Open Rota A Study In Fairness Or Yet Another English Plot?

The clubhouses at Royal St George’s and Royal Lytham have no doubt been deafening dens of clinking sherry glasses and stiff upper lipped “here, here’s” this week.

But amid the madcap celebrations of their confirmation on the Open rota in 2011 and 2012 the good members of those to esteemed golfing institutions may well have heard other, more disconcerting, sounds.

For the wailing and gnashing of teeth that has been going in Scotland must surely have carried over the border and all the way through England.
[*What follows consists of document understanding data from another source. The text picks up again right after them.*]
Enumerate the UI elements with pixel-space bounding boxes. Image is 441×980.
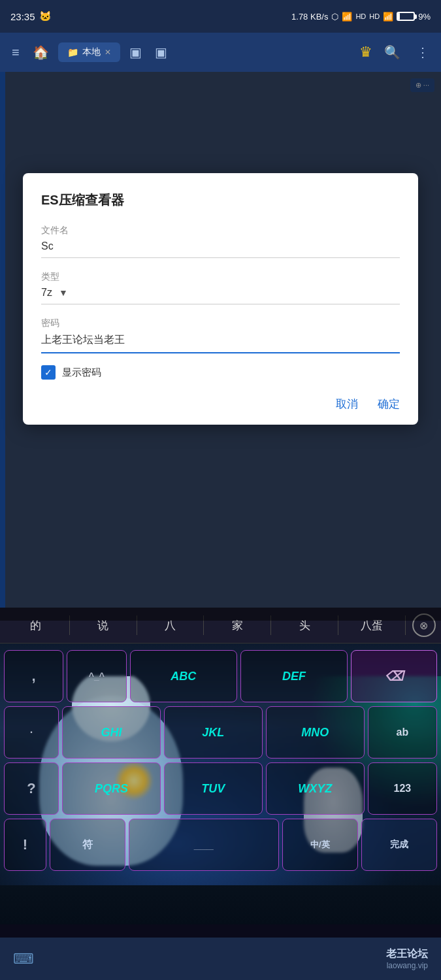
type-label: 类型 [41,271,400,283]
key-symbol[interactable]: 符 [50,819,125,871]
key-row-1: , ^_^ ABC DEF ⌫ [4,650,437,702]
show-password-checkbox[interactable]: ✓ [41,365,56,380]
tab-file-icon: 📁 [67,47,78,57]
compress-dialog: ES压缩查看器 文件名 Sc 类型 7z ▼ 密码 上老王论坛当老王 ✓ 显示密… [23,173,418,425]
brand-name: 老王论坛 [386,947,428,961]
status-emoji: 🐱 [39,10,52,22]
type-value: 7z [41,287,52,299]
keyboard-toggle-icon[interactable]: ⌨ [13,951,34,968]
key-row-2: · GHI JKL MNO ab [4,706,437,759]
crown-icon[interactable]: ♛ [359,44,372,61]
signal-icon: 📶 [342,12,352,22]
key-pqrs[interactable]: PQRS [62,762,161,815]
key-123[interactable]: 123 [368,762,437,815]
key-ghi[interactable]: GHI [62,706,161,759]
tab-label: 本地 [82,46,101,58]
file-browser-bg: ⊕ ··· ES压缩查看器 文件名 Sc 类型 7z ▼ 密码 上老王论坛当老王… [0,72,441,621]
key-comma[interactable]: , [4,650,63,702]
show-password-row[interactable]: ✓ 显示密码 [41,365,400,380]
show-password-label: 显示密码 [62,367,101,379]
nav-file-icon[interactable]: ▣ [125,41,146,64]
key-ab[interactable]: ab [368,706,437,759]
key-exclaim[interactable]: ! [4,819,46,871]
home-icon[interactable]: 🏠 [29,41,53,64]
password-label: 密码 [41,318,400,329]
more-icon[interactable]: ⋮ [412,41,433,64]
nav-file2-icon[interactable]: ▣ [151,41,171,64]
keyboard-keys: , ^_^ ABC DEF ⌫ · GHI JKL MNO ab ? PQRS … [0,644,441,924]
filename-label: 文件名 [41,225,400,237]
cancel-button[interactable]: 取消 [336,397,358,412]
menu-icon[interactable]: ≡ [8,41,24,64]
key-lang[interactable]: 中/英 [282,819,358,871]
keyboard-area: 的 说 八 家 头 八蛋 ⊗ , ^_^ ABC [0,608,441,980]
key-row-4: ! 符 ___ 中/英 完成 [4,819,437,871]
dropdown-arrow-icon[interactable]: ▼ [59,287,68,298]
dialog-title: ES压缩查看器 [41,191,400,209]
battery-percent: 9% [418,12,431,22]
status-bar: 23:35 🐱 1.78 KB/s ⬡ 📶 HD HD 📶 9% [0,0,441,33]
key-row-3: ? PQRS TUV WXYZ 123 [4,762,437,815]
key-question[interactable]: ? [4,762,59,815]
hd2-icon: HD [369,12,380,20]
confirm-button[interactable]: 确定 [378,397,400,412]
dialog-buttons: 取消 确定 [41,393,400,412]
brand-url: laowang.vip [386,961,428,970]
keyboard-rows-container: , ^_^ ABC DEF ⌫ · GHI JKL MNO ab ? PQRS … [0,644,441,875]
key-abc[interactable]: ABC [130,650,237,702]
type-row[interactable]: 7z ▼ [41,287,400,304]
status-time: 23:35 [10,11,35,22]
key-done[interactable]: 完成 [361,819,437,871]
key-backspace[interactable]: ⌫ [351,650,437,702]
network-speed: 1.78 KB/s [291,12,328,22]
key-dot[interactable]: · [4,706,59,759]
nav-tab-local[interactable]: 📁 本地 ✕ [58,42,120,62]
wifi-icon: 📶 [383,12,393,22]
key-wxyz[interactable]: WXYZ [266,762,365,815]
filename-value[interactable]: Sc [41,240,400,258]
key-face[interactable]: ^_^ [67,650,126,702]
brand-info: 老王论坛 laowang.vip [386,947,428,970]
key-jkl[interactable]: JKL [164,706,263,759]
hd-icon: HD [355,12,366,20]
top-nav: ≡ 🏠 📁 本地 ✕ ▣ ▣ ♛ 🔍 ⋮ [0,33,441,72]
password-value[interactable]: 上老王论坛当老王 [41,333,400,353]
key-tuv[interactable]: TUV [164,762,263,815]
bottom-nav: ⌨ 老王论坛 laowang.vip [0,938,441,980]
tab-close-icon[interactable]: ✕ [105,48,111,57]
backspace-icon: ⌫ [385,668,403,684]
key-mno[interactable]: MNO [266,706,365,759]
key-def[interactable]: DEF [240,650,348,702]
key-space[interactable]: ___ [129,819,279,871]
search-icon[interactable]: 🔍 [380,41,404,64]
battery-indicator [397,12,415,21]
bluetooth-icon: ⬡ [331,12,338,22]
The home of golf is a strange country. The former Scottish Executive’s mantra was “the best small country in the world.” Good aye, but only in our rightful place. For all the modernity of a parliament building and the apparent confidence of giving the “English” government a bloody nose by voting for the SNP, Scotland is a country with a fragile view of itself.

The consternation this week has centred around England being allowed to host the Open twice in a row. The sheer devilment of the Sassenachs! Jings, crivvens, help ma boab! Like the Stone of Destiny, golf is ours. And now the English bullies want to steal it.

The reaction in some quarters, the resort to hysteria and the repeated wailing of Scotland’s unofficial national motto, “it’s no fair,” is a more a revealing insight into Scotland’s haphazard attempts to shake off the embittered victim status of its national psyche than it is of an English plot to steal our crown jewels.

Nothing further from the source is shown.